Signe Droit comparé Code de procédure pénale allemand, § 159 (Mort suspecte ; découverte de cadavre) : Lorsqu’il existe des indices permettant de supposer qu une personne a succombé à une mort non naturelle ou lorsque le cadavre d’un inconnu est découvert, les autorités communales et policières sont tenues d’en aviser immédiatement le ministère public ou le tribunal cantonal.

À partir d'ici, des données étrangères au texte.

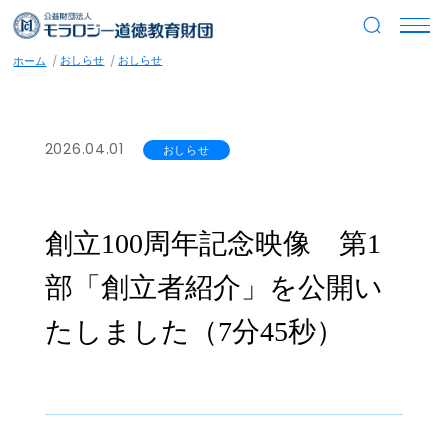
おしらせ
おしらせ
ホーム
2026.04.01
おしらせ
創立100周年記念映像 第1
部「創立者紹介」を公開い
たしました（7分45秒）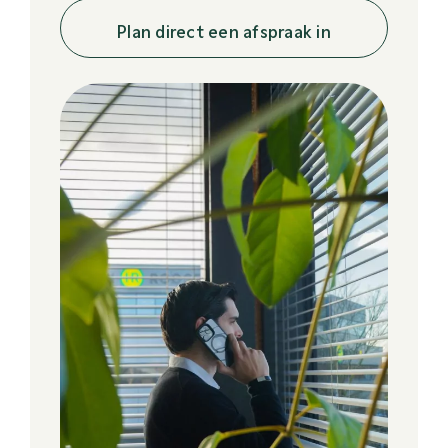
Plan direct een afspraak in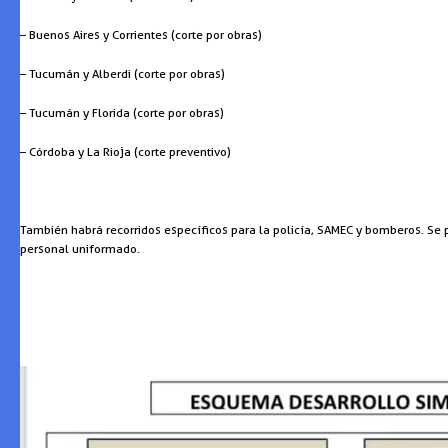
– Buenos Aires y Corrientes (corte por obras)
– Tucumán y Alberdi (corte por obras)
– Tucumán y Florida (corte por obras)
– Córdoba y La Rioja (corte preventivo)
También habrá recorridos específicos para la policía, SAMEC y bomberos. Se p
personal uniformado.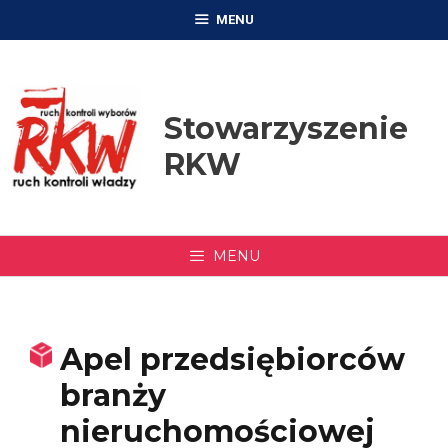
Przejdź
MENU
do
treści
Stowarzyszenie
RKW
MENU
Apel przedsiębiorców
branży
nieruchomościowej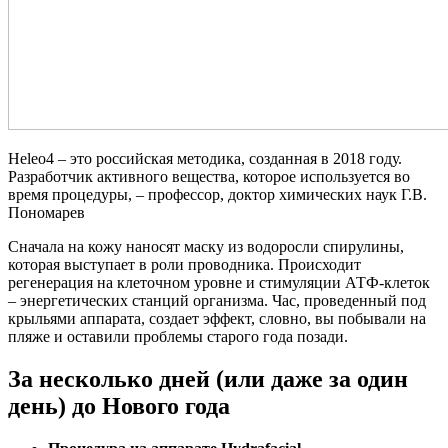
Heleo4 – это российская методика, созданная в 2018 году.
Разработчик активного вещества, которое используется во
время процедуры, – профессор, доктор химических наук Г.В.
Пономарев
Сначала на кожу наносят маску из водоросли спирулины,
которая выступает в роли проводника. Происходит
регенерация на клеточном уровне и стимуляции АТФ-клеток
– энергетических станций организма. Час, проведенный под
крыльями аппарата, создает эффект, словно, вы побывали на
пляже и оставили проблемы старого года позади.
За несколько дней (или даже за один
день) до Нового года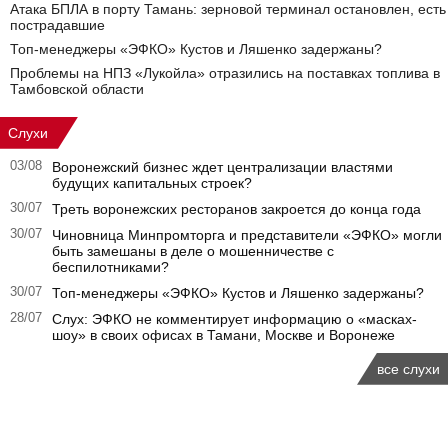
Атака БПЛА в порту Тамань: зерновой терминал остановлен, есть
пострадавшие
Топ-менеджеры «ЭФКО» Кустов и Ляшенко задержаны?
Проблемы на НПЗ «Лукойла» отразились на поставках топлива в
Тамбовской области
Слухи
03/08
Воронежский бизнес ждет централизации властями
будущих капитальных строек?
30/07
Треть воронежских ресторанов закроется до конца года
30/07
Чиновница Минпромторга и представители «ЭФКО» могли
быть замешаны в деле о мошенничестве с
беспилотниками?
30/07
Топ-менеджеры «ЭФКО» Кустов и Ляшенко задержаны?
28/07
Слух: ЭФКО не комментирует информацию о «масках-
шоу» в своих офисах в Тамани, Москве и Воронеже
все слухи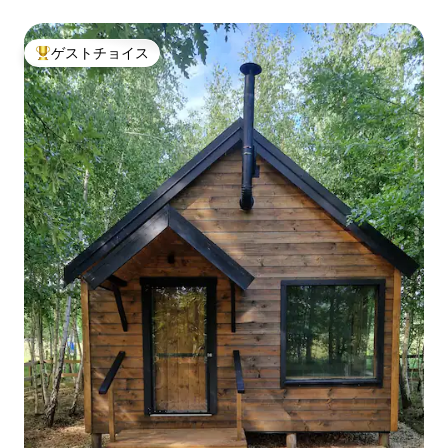
ゲストチョイス
大好評のゲストチョイスです。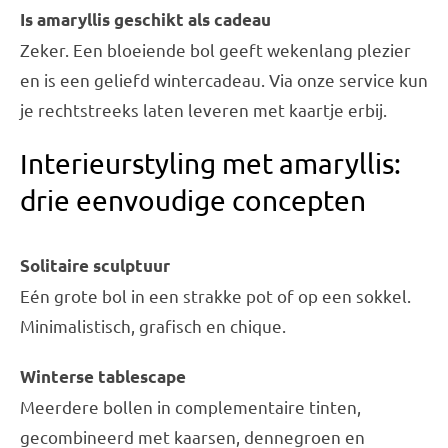
Is amaryllis geschikt als cadeau
Zeker. Een bloeiende bol geeft wekenlang plezier
en is een geliefd wintercadeau. Via onze service kun
je rechtstreeks laten leveren met kaartje erbij.
Interieurstyling met amaryllis:
drie eenvoudige concepten
Solitaire sculptuur
Eén grote bol in een strakke pot of op een sokkel.
Minimalistisch, grafisch en chique.
Winterse tablescape
Meerdere bollen in complementaire tinten,
gecombineerd met kaarsen, dennegroen en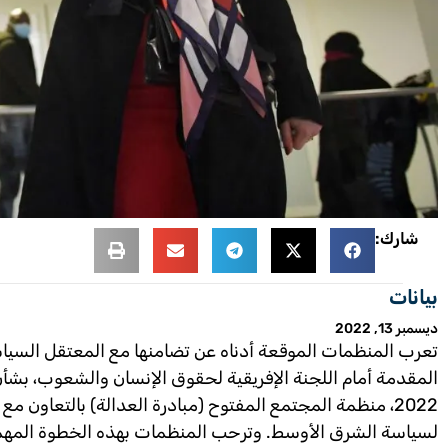
شارك:
بيانات
ديسمبر 13, 2022
تعرب المنظمات الموقعة أدناه عن تضامنها مع المعتقل الس
2022، منظمة المجتمع المفتوح (مبادرة العدالة) بالتعاون 
لسياسة الشرق الأوسط. وترحب المنظمات بهذه الخطوة المهمة 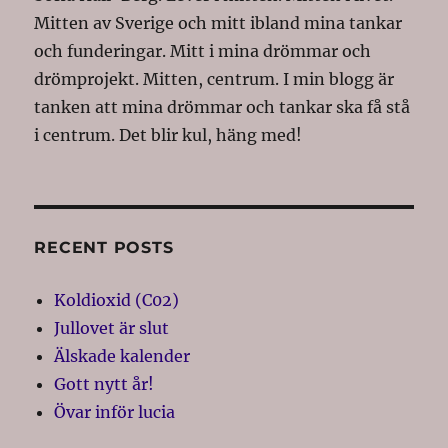
Mitten av Sverige och mitt ibland mina tankar
och funderingar. Mitt i mina drömmar och
drömprojekt. Mitten, centrum. I min blogg är
tanken att mina drömmar och tankar ska få stå
i centrum. Det blir kul, häng med!
RECENT POSTS
Koldioxid (C02)
Jullovet är slut
Älskade kalender
Gott nytt år!
Övar inför lucia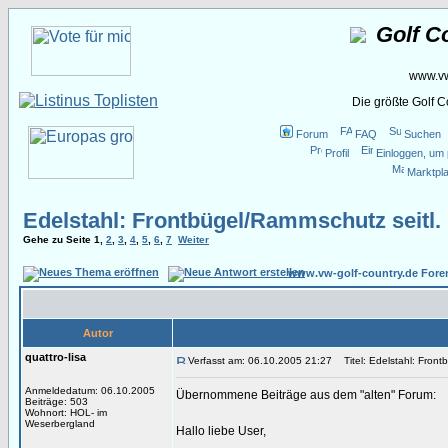
Golf C
www.vw
Die größte Golf 
Forum
FAQ
Suchen
Profil
Einloggen, um 
Marktpla
Edelstahl: Frontbügel/Rammschutz seitl.
Gehe zu Seite
1
,
2
,
3
,
4
,
5
,
6
,
7
Weiter
www.vw-golf-country.de Fore
Autor
quattro-lisa
Verfasst am: 06.10.2005 21:27
Titel: Edelstahl: Front
Anmeldedatum: 06.10.2005
Übernommene Beiträge aus dem "alten" Forum:
Beiträge: 503
Wohnort: HOL- im
Weserbergland
Hallo liebe User,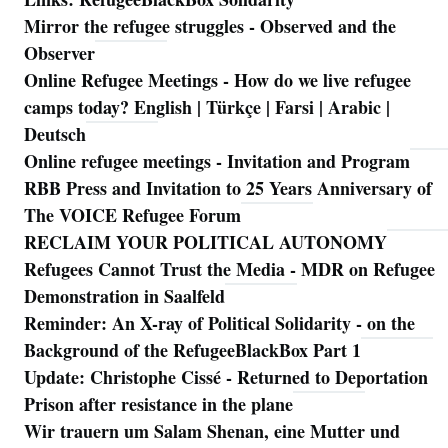
Mirror the refugee struggles - Observed and the
Observer
Online Refugee Meetings - How do we live refugee
camps today? English | Türkçe | Farsi | Arabic |
Deutsch
Online refugee meetings - Invitation and Program
RBB Press and Invitation to 25 Years Anniversary of
The VOICE Refugee Forum
RECLAIM YOUR POLITICAL AUTONOMY
Refugees Cannot Trust the Media - MDR on Refugee
Demonstration in Saalfeld
Reminder: An X-ray of Political Solidarity - on the
Background of the RefugeeBlackBox Part 1
Update: Christophe Cissé - Returned to Deportation
Prison after resistance in the plane
Wir trauern um Salam Shenan, eine Mutter und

Signe Droit comparé Code de procédure pénale du Canton de Vaud. Art. 231 : En cas de mort violente ou lorsque la mort ne paraît pas due à une cause naturelle, l'officier de l'état civil est tenu d'attendre l'autorisation du juge pour délivrer le certificat d'inscription du décès dans ses registres. Le juge doit donner son autorisation aussitôt que l'état de l'enquête le permet.

- Droit positif français. L’officier de police qui se trouve sur les lieux avise immédiatement le procureur de la République de cette circonstance. Celui-ci se transporte sur les lieux et procède aux premières constatations, dans le cadre d’une enquête de police (art. 74 C.pr.pén.).

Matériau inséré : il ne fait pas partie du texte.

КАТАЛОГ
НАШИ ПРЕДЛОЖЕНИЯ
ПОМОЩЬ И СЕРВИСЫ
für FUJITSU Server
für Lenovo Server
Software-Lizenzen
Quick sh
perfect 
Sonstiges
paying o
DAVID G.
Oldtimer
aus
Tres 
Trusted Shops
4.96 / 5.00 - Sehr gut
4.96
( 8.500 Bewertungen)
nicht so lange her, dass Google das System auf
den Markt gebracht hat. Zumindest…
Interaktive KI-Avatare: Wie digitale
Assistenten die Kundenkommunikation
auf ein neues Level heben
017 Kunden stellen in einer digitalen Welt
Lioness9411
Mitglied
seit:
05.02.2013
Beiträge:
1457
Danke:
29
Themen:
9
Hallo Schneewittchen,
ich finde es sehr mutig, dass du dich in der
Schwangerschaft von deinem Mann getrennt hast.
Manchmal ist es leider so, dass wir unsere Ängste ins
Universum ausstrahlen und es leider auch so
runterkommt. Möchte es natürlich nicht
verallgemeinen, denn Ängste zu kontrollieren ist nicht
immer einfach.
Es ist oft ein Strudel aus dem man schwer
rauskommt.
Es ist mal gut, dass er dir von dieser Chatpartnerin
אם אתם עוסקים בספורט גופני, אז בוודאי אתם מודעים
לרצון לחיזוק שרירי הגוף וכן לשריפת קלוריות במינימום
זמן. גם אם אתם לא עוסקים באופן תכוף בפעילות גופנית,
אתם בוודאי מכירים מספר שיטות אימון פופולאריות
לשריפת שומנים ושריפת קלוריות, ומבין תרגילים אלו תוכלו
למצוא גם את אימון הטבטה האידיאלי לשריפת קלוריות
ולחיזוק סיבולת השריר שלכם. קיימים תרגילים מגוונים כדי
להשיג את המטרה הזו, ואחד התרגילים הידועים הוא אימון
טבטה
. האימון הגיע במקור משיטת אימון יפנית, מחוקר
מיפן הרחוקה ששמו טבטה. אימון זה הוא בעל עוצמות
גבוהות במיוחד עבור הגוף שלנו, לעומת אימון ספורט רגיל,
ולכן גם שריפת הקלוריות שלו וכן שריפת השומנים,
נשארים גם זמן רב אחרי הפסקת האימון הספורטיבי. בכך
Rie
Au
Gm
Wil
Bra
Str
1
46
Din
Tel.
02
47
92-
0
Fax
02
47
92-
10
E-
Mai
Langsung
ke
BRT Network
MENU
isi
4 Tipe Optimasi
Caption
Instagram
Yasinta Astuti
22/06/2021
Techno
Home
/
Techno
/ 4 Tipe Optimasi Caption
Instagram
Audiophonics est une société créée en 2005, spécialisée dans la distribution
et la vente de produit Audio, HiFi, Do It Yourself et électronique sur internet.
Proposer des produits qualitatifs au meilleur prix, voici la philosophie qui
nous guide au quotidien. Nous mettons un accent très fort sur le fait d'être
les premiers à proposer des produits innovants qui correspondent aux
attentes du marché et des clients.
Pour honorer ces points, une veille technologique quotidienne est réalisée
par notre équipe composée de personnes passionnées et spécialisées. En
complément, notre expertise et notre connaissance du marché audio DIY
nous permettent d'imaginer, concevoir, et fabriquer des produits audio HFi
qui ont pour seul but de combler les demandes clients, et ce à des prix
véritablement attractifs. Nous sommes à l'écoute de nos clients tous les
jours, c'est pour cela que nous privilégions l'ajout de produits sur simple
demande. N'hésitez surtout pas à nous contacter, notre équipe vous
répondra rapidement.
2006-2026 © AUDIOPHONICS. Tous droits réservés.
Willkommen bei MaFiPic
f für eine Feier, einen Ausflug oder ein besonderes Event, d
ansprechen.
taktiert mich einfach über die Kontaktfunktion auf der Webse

Signe Doctrine Malibert (Juris-classeur de Procédure pénale) : L’enquête dite de découverte de cadavre ne saurait se confondre avec l’enquête de crime ou délit flagrant. Il reste qu’on ne saurait en méconnaître la portée humaine et sociale : la découverte d’un cadavre est d’autant plus grave si n’apparaît pas, dès l’abord, le caractère naturel de la mort.

Signe Jurisprudence C. admin. app. Nantes 3 septembre 1992 (Gaz.Pal. 1993 II Panor. adm. 189) : En vertu des dispositions de l’art. 74 C.pr.pén., il incombe à un officier de police judiciaire de procéder aux premières constatations relatives à la découverte d’un cadavre, lorsque la cause de la mort est inconnue ou suspecte.

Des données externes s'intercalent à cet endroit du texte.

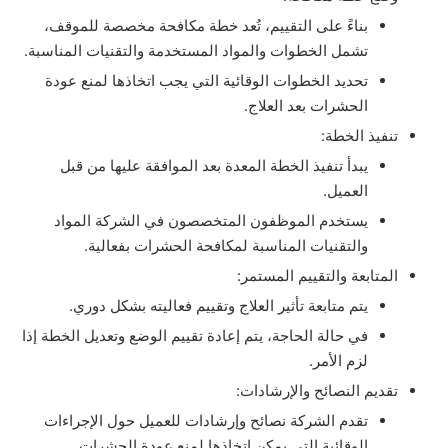
بناءً على التقييم، تُعد خطة مكافحة مخصصة للموقف،
تشمل الخطوات والمواد المستخدمة والتقنيات المناسبة.
تحديد الخطوات الوقائية التي يجب اتخاذها لمنع عودة
الحشرات بعد العلاج.
تنفيذ الخطة:
يبدأ تنفيذ الخطة المعدة بعد الموافقة عليها من قبل
العميل.
يستخدم الموظفون المتخصصون في الشركة المواد
والتقنيات المناسبة لمكافحة الحشرات بفعالية.
المتابعة والتقييم المستمر:
يتم متابعة تأثير العلاج وتقييم فعاليته بشكل دوري.
في حالة الحاجة، يتم إعادة تقييم الوضع وتعديل الخطة إذا
لزم الأمر.
تقديم النصائح والإرشادات:
تقدم الشركة نصائح وإرشادات للعميل حول الإجراءات
الوقائية التي يمكن اتخاذها لمنع عودة الحشرات.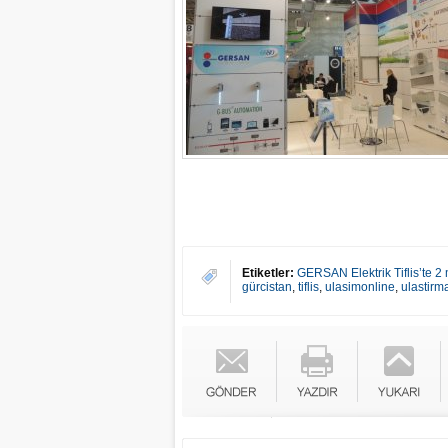
Etiketler:
GERSAN Elektrik Tiflis’te 2
gürcistan
,
tiflis
,
ulasimonline
,
ulastirm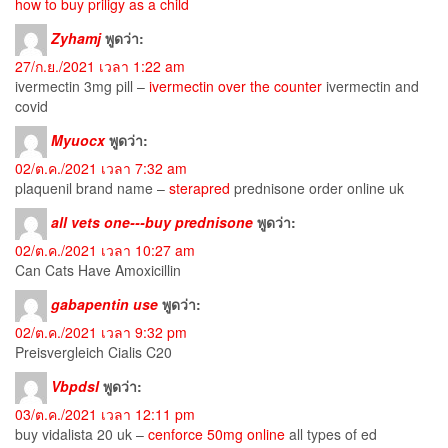
how to buy priligy as a child
Zyhamj
พูดว่า:
27/ก.ย./2021 เวลา 1:22 am
ivermectin 3mg pill –
ivermectin over the counter
ivermectin and
covid
Myuocx
พูดว่า:
02/ต.ค./2021 เวลา 7:32 am
plaquenil brand name –
sterapred
prednisone order online uk
all vets one---buy prednisone
พูดว่า:
02/ต.ค./2021 เวลา 10:27 am
Can Cats Have Amoxicillin
gabapentin use
พูดว่า:
02/ต.ค./2021 เวลา 9:32 pm
Preisvergleich Cialis C20
Vbpdsl
พูดว่า:
03/ต.ค./2021 เวลา 12:11 pm
buy vidalista 20 uk –
cenforce 50mg online
all types of ed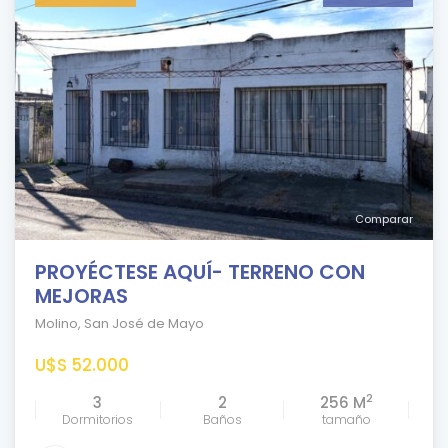
Comparar
PROYÉCTESE AQUÍ- TERRENO CON
MEJORAS
Molino
,
San José de Mayo
U$S 52.000
2
3
2
256 M
Dormitorios
Baños
tamaño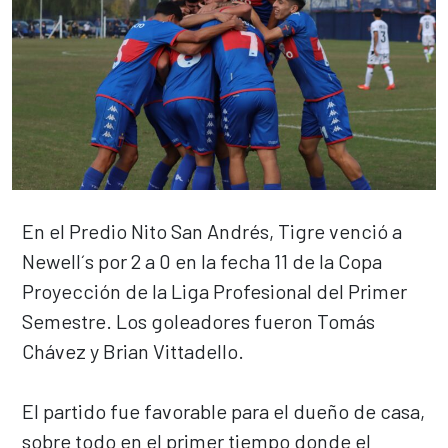
En el Predio Nito San Andrés, Tigre venció a
Newell´s por 2 a 0 en la fecha 11 de la Copa
Proyección de la Liga Profesional del Primer
Semestre. Los goleadores fueron Tomás
Chávez y Brian Vittadello.
El partido fue favorable para el dueño de casa,
sobre todo en el primer tiempo donde el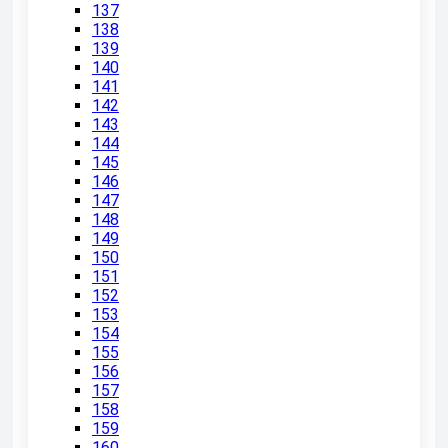
137
138
139
140
141
142
143
144
145
146
147
148
149
150
151
152
153
154
155
156
157
158
159
160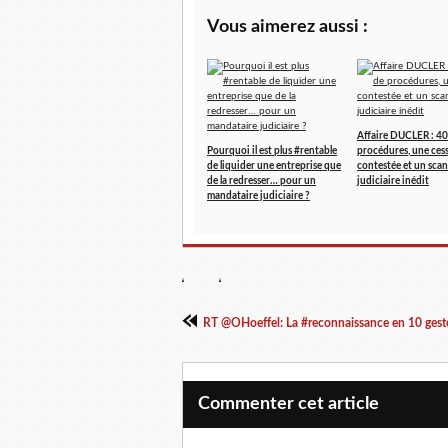
Vous aimerez aussi :
Affaire DUCLER : 40
Pourquoi il est plus #rentable
procédures, une ces
de liquider une entreprise que
contestée et un scan
de la redresser… pour un
judiciaire inédit
mandataire judiciaire ?
RT @OHoeffel: La #reconnaissance en 10 geste
Commenter cet article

Signe Jurisprudence Cass.crim. 28 octobre 1987 (Arrêt Brand, n° 87-81.138) : Si en cas de découverte d’un cadavre le procureur de la République ou l’officier de police judiciaire par lui délégué peut, par application de l’art. 74 C.pr.pén., se faire assister de personnes capables d’apprécier la nature des circonstances du décès, c’est à la condition de les requérir nommément, par un acte daté et signé.

Signe Jurisprudence Cour EDH 27 juillet 2004 (Gaz.Pal. Tables 2005 v° Droits de l’homme n° 3) : Dans tous les cas où un détenu décède dans des conditions suspectes, l’art. 2 Conv.EDH met à la charge des autorités l’obligation de conduire d’office, dès que l’affaire est portée à leur attention, une « enquête officielle et effective » de nature à permettre d’établir les causes de la mort, d’identifier les éventuels responsables et d’aboutir à leur punition.
Les autorités ne sauraient laisser aux proches du défunt l’initiative de déposer une plainte formelle ou d’assumer la responsabilité d’une procédure d’enquête. Une telle enquête ne saurait être qualifiée d’« effective » que si, notamment, les proches de la victime sont impliqués dans la procédure de manière propre à permettre la sauvegarde de leurs intérêts légitimes.
Il y a donc eu violation de l’art. 2 dès lors que la famille d’un détenu décédé au cours de sa détention a été exclue de l’information ouverte pour rechercher les causes de la mort (art. 74 C.pr.pén.), qu’elle n’a pu avoir accès aux documents ni même être entendue par le juge d’instruction, qu’aucun renseignement ne lui a été transmis et qu’elle n’a même pas été informée de la décision de classement sans suite.